=== Section Start ===
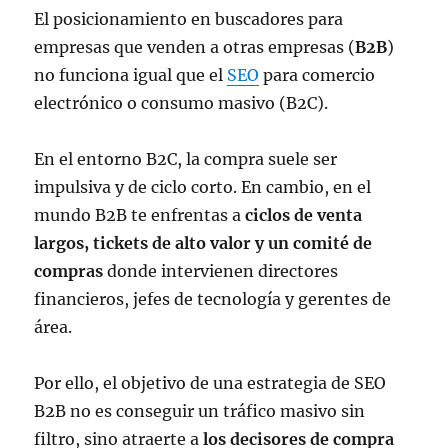
El posicionamiento en buscadores para
empresas que venden a otras empresas (
B2B
)
no funciona igual que el
SEO
para comercio
electrónico o consumo masivo (B2C).
En el entorno B2C, la compra suele ser
impulsiva y de ciclo corto. En cambio, en el
mundo B2B te enfrentas a
ciclos de venta
largos, tickets de alto valor y un comité de
compras
donde intervienen directores
financieros, jefes de tecnología y gerentes de
área.
Por ello, el objetivo de una estrategia de SEO
B2B no es conseguir un tráfico masivo sin
filtro, sino atraerte a
los decisores de compra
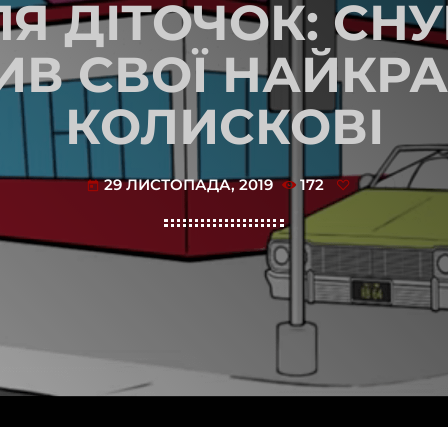
ЛЯ ДІТОЧОК: СНУ
В СВОЇ НАЙКРА
КОЛИСКОВІ
29 ЛИСТОПАДА, 2019
172
today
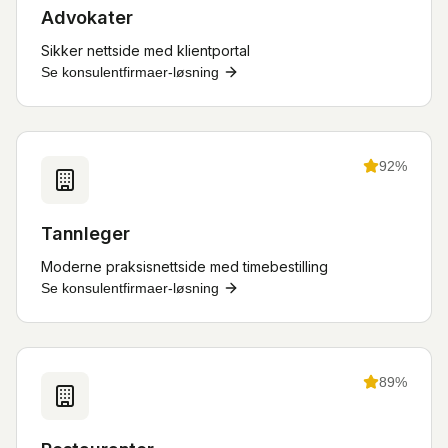
Advokater
Sikker nettside med klientportal
Se
konsulentfirmaer
-løsning
92
%
Tannleger
Moderne praksisnettside med timebestilling
Se
konsulentfirmaer
-løsning
89
%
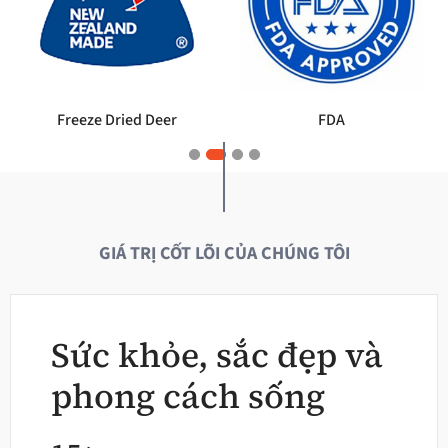
GMP
Vietnam Leading Brands
GIÁ TRỊ CỐT LÕI CỦA CHÚNG TÔI
Sức khỏe, sắc đẹp và
phong cách sống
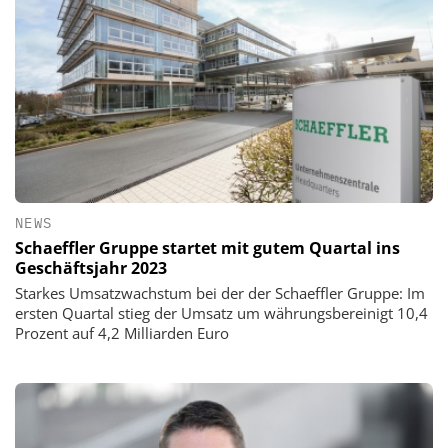
NEWS
Schaeffler Gruppe startet mit gutem Quartal ins
Geschäftsjahr 2023
Starkes Umsatzwachstum bei der der Schaeffler Gruppe: Im
ersten Quartal stieg der Umsatz um währungsbereinigt 10,4
Prozent auf 4,2 Milliarden Euro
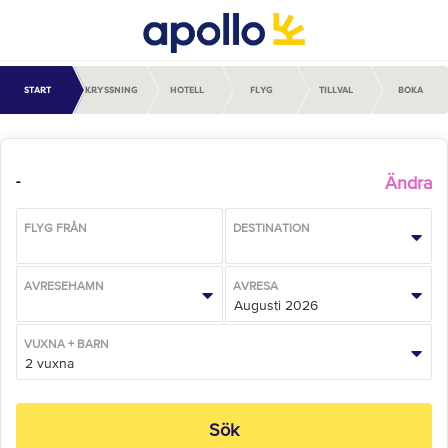
START
KRYSSNING
HOTELL
FLYG
TILLVAL
BOKA
Ändra
-
FLYG FRÅN
DESTINATION
AVRESEHAMN
AVRESA
VUXNA
+
BARN
Sök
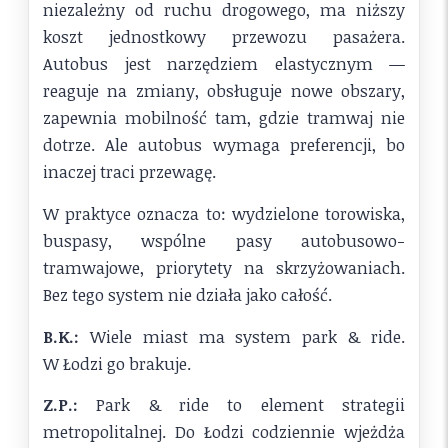
niezależny od ruchu drogowego, ma niższy
koszt jednostkowy przewozu pasażera.
Autobus jest narzędziem elastycznym —
reaguje na zmiany, obsługuje nowe obszary,
zapewnia mobilność tam, gdzie tramwaj nie
dotrze. Ale autobus wymaga preferencji, bo
inaczej traci przewagę.
W praktyce oznacza to: wydzielone torowiska,
buspasy, wspólne pasy autobusowo-
tramwajowe, priorytety na skrzyżowaniach.
Bez tego system nie działa jako całość.
B.K.:
Wiele miast ma system park & ride.
W Łodzi go brakuje.
Z.P.:
Park & ride to element strategii
metropolitalnej. Do Łodzi codziennie wjeżdża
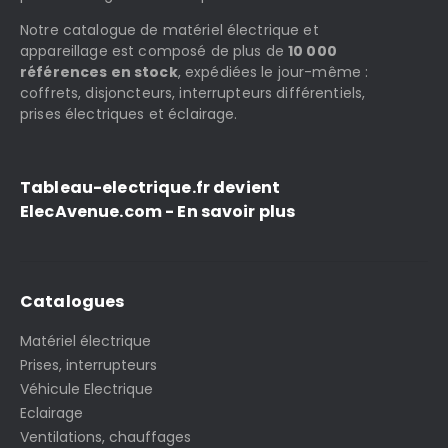
Notre catalogue de matériel électrique et
appareillage est composé de plus de
10 000
références en stock
, expédiées le jour-même :
coffrets, disjoncteurs, interrupteurs différentiels,
prises électriques et éclairage.
Tableau-electrique.fr devient
ElecAvenue.com - En savoir plus
Catalogues
Matériel électrique
Prises, interrupteurs
Véhicule Electrique
Eclairage
Ventilations, chauffages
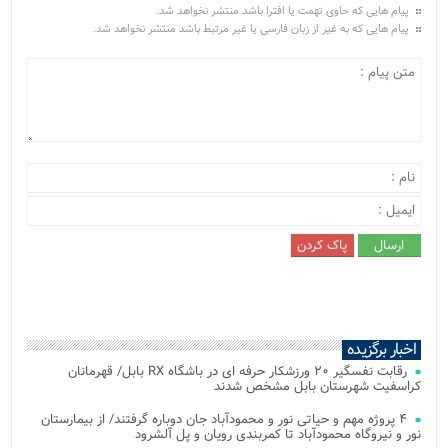
پیام هایی که حاوی تهمت یا افترا باشد منتشر نخواهد شد.
پیام هایی که به غیر از زبان فارسی یا غیر مرتبط باشد منتشر نخواهد شد.
اخبار برگزیده
رقابت نفسگیر ۲۰ ورزشکار حرفه ای در باشگاه RX بابل/ قهرمانان
کراسفیت شهرستان بابل مشخص شدند
۴ پروژه مهم و حیاتی نور و محمودآباد جان دوباره گرفتند/ از بیمارستان
نور و نیروگاه محمودآباد تا کمربندی رویان و پل آلشرود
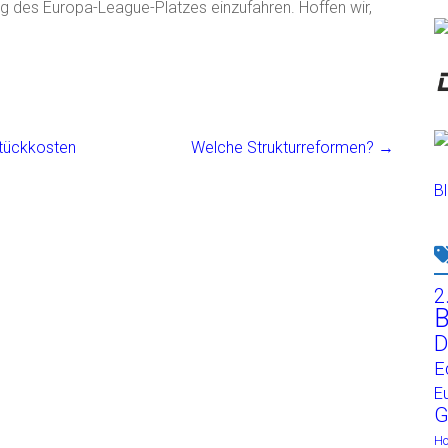
ng des Europa-League-Platzes einzufahren. Hoffen wir,
stückkosten
Welche Strukturreformen?
→
Bl
2
B
D
E
E
G
H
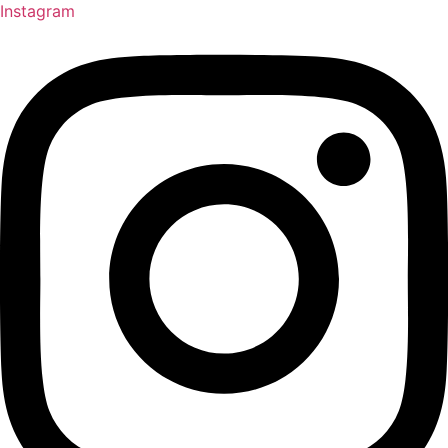
Instagram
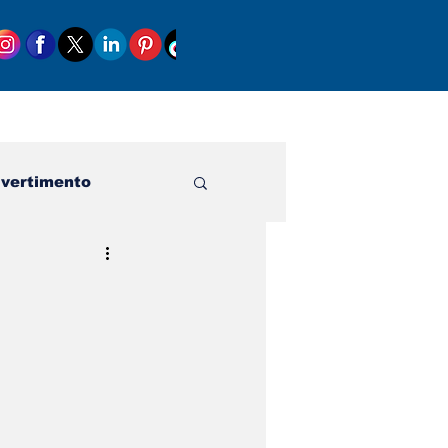
ivertimento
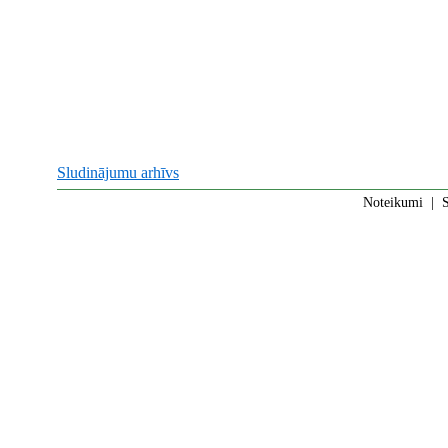
Sludinājumu arhīvs
Noteikumi
|
S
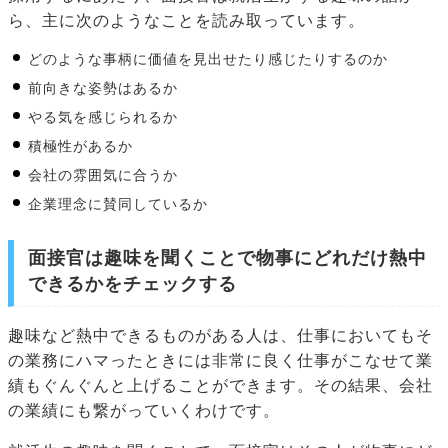
ら、主に次のようなことを読み取っています。
どのような事柄に価値を見出せたり感じたりするのか
前向きな姿勢はあるか
やる気を感じられるか
積極性があるか
会社の雰囲気に合うか
企業理念に賛同しているか
面接官は趣味を聞くことで物事にどれだけ熱中
できるかをチェックする
趣味など熱中できるものがある人は、仕事においてもそ
の業務にハマったときには非常に良く仕事がこなせて業
績もぐんぐんと上げることができます。その結果、会社
の業績にも繋がっていくわけです。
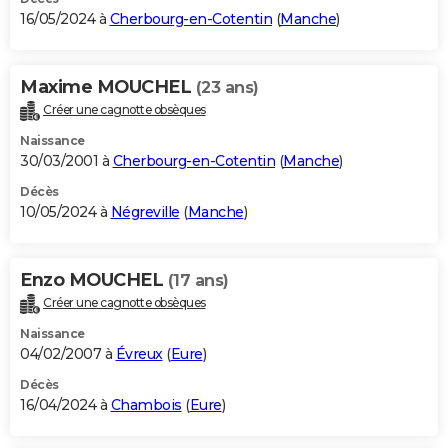
16/05/2024 à
Cherbourg-en-Cotentin
(
Manche
)
Maxime MOUCHEL
(23 ans)
Créer une cagnotte obsèques
Naissance
30/03/2001 à
Cherbourg-en-Cotentin
(
Manche
)
Décès
10/05/2024 à
Négreville
(
Manche
)
Enzo MOUCHEL
(17 ans)
Créer une cagnotte obsèques
Naissance
04/02/2007 à
Évreux
(
Eure
)
Décès
16/04/2024 à
Chambois
(
Eure
)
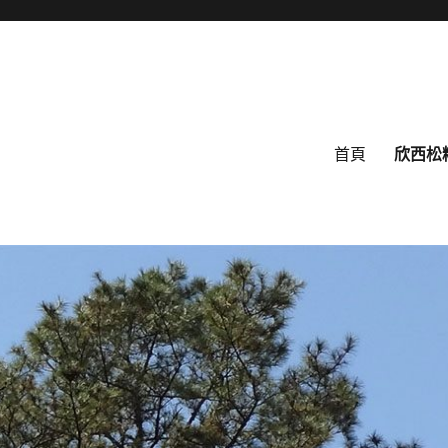
首頁
欣西松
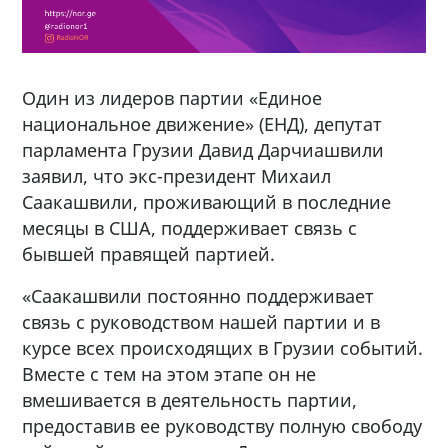
Один из лидеров партии «Единое
национальное движение» (ЕНД), депутат
парламента Грузии Давид Дарчиашвили
заявил, что экс-президент Михаил
Саакашвили, проживающий в последние
месяцы в США, поддерживает связь с
бывшей правящей партией.
«Саакашвили постоянно поддерживает
связь с руководством нашей партии и в
курсе всех происходящих в Грузии событий.
Вместе с тем на этом этапе он не
вмешивается в деятельность партии,
предоставив ее руководству полную свободу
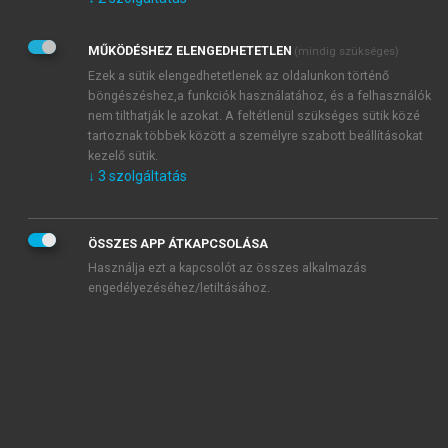
Kérek értesítést az Akadémiai Kiadó Zrt. újdonságairól,
akcióiról.
MŰKÖDÉSHEZ ELENGEDHETETLEN
(mindig szükséges)
Az
Adatkezelési tájékoztatóban
foglaltakat tudomásul
veszem és elfogadom.
Ezek a sütik elengedhetetlenek az oldalunkon történő
Az
Általános vásárlási feltételeket
, valamint a
szotar.net
és a
böngészéshez,a funkciók használatához, és a felhasználók
mersz.hu
oldalak licencszerződéseiben foglaltakat
nem tilthatják le azokat. A feltétlenül szükséges sütik közé
tudomásul veszem és elfogadom.
tartoznak többek között a személyre szabott beállításokat
kezelő sütik.
↓
3
szolgáltatás
KIPRÓBÁLOM
ÖSSZES APP ÁTKAPCSOLÁSA
Használja ezt a kapcsolót az összes alkalmazás
engedélyezéséhez/letiltásához.
MIÉRT ÉRDEMES A MERSZ ONLINE
OKOSKÖNYVTÁRAT HASZNÁLNI?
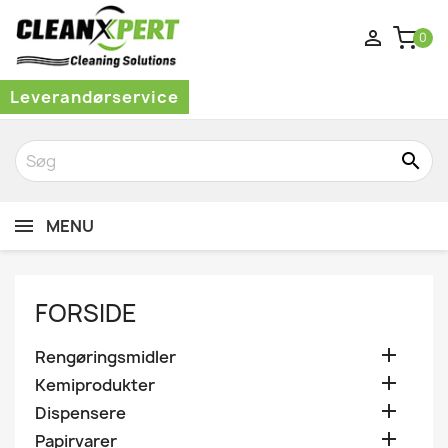

0
Leverandørservice
search
MENU
FORSIDE

Rengøringsmidler

Kemiprodukter

Dispensere

Papirvarer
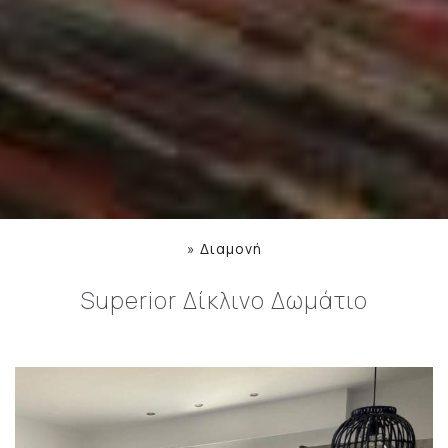
»
Διαμονή
Superior Δίκλινο Δωμάτιο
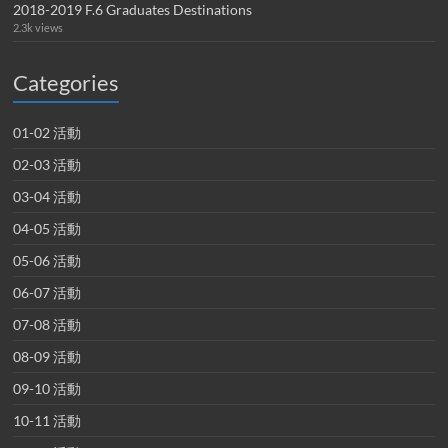
2018-2019 F.6 Graduates Destinations
2.3k views
Categories
01-02 活動
02-03 活動
03-04 活動
04-05 活動
05-06 活動
06-07 活動
07-08 活動
08-09 活動
09-10 活動
10-11 活動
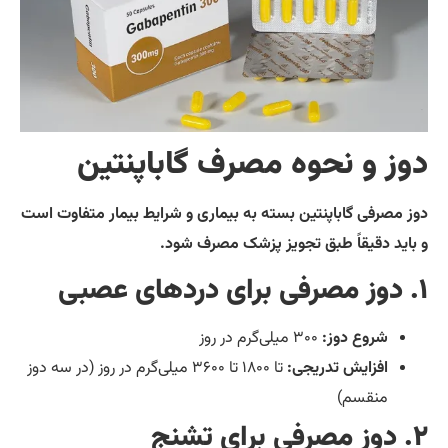
وز و نحوه مصرف گاباپنتین
ز مصرفی گاباپنتین بسته به بیماری و شرایط بیمار متفاوت است
باید دقیقاً طبق تجویز پزشک مصرف شود.
شروع دوز:
۳۰۰ میلی‌گرم در روز
افزایش تدریجی:
تا ۱۸۰۰ تا ۳۶۰۰ میلی‌گرم در روز (در سه دوز
منقسم)
ای تشنج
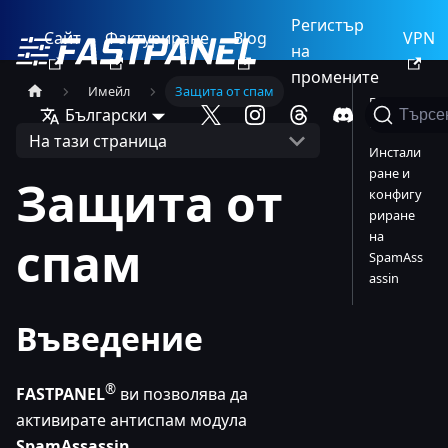
Регистър
Сайт
Фактуриране
Blog
VPN
на
промените
Имейл
Защита от спам
Въведен
Български
Търсе
ие
На тази страница
Инстали
ране и
Защита от
конфигу
риране
на
спам
SpamAss
assin
Въведение
®
FASTPANEL
ви позволява да
активирате антиспам модула
SpamAssassin
.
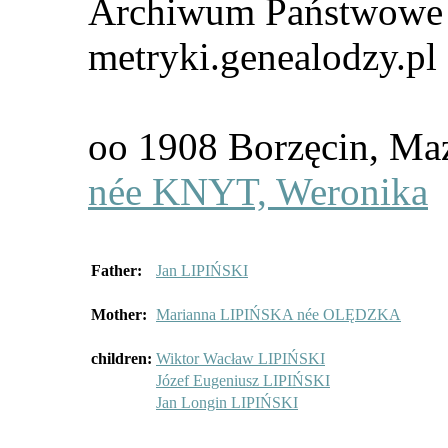
Archiwum Państwowe i
metryki.genealodzy.pl
oo 1908 Borzęcin, 
née KNYT, Weronika
Father:
Jan LIPIŃSKI
Mother:
Marianna LIPIŃSKA née OLĘDZKA
children:
Wiktor Wacław LIPIŃSKI
Józef Eugeniusz LIPIŃSKI
Jan Longin LIPIŃSKI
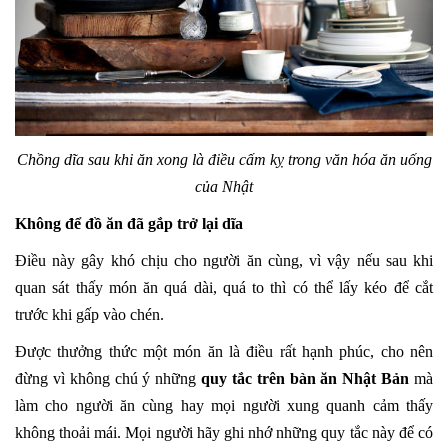
Chồng dĩa sau khi ăn xong là điều cấm kỵ trong văn hóa ăn uống
của Nhật
Không để đồ ăn đã gắp trở lại dĩa
Điều này gây khó chịu cho người ăn cùng, vì vậy nếu sau khi
quan sát thấy món ăn quá dài, quá to thì có thể lấy kéo để cắt
trước khi gấp vào chén.
Được thưởng thức một món ăn là điều rất hạnh phúc, cho nên
đừng vì không chú ý những
quy tắc trên bàn ăn Nhật Bản
mà
làm cho người ăn cùng hay mọi người xung quanh cảm thấy
không thoải mái. Mọi người hãy ghi nhớ những quy tắc này để có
=== Section End ===
*Exercise*
Copy each line in the data that holds the word "system".

*Response to this task*
Bez tego system nie działa jako całość.
Wiele miast ma system park & ride.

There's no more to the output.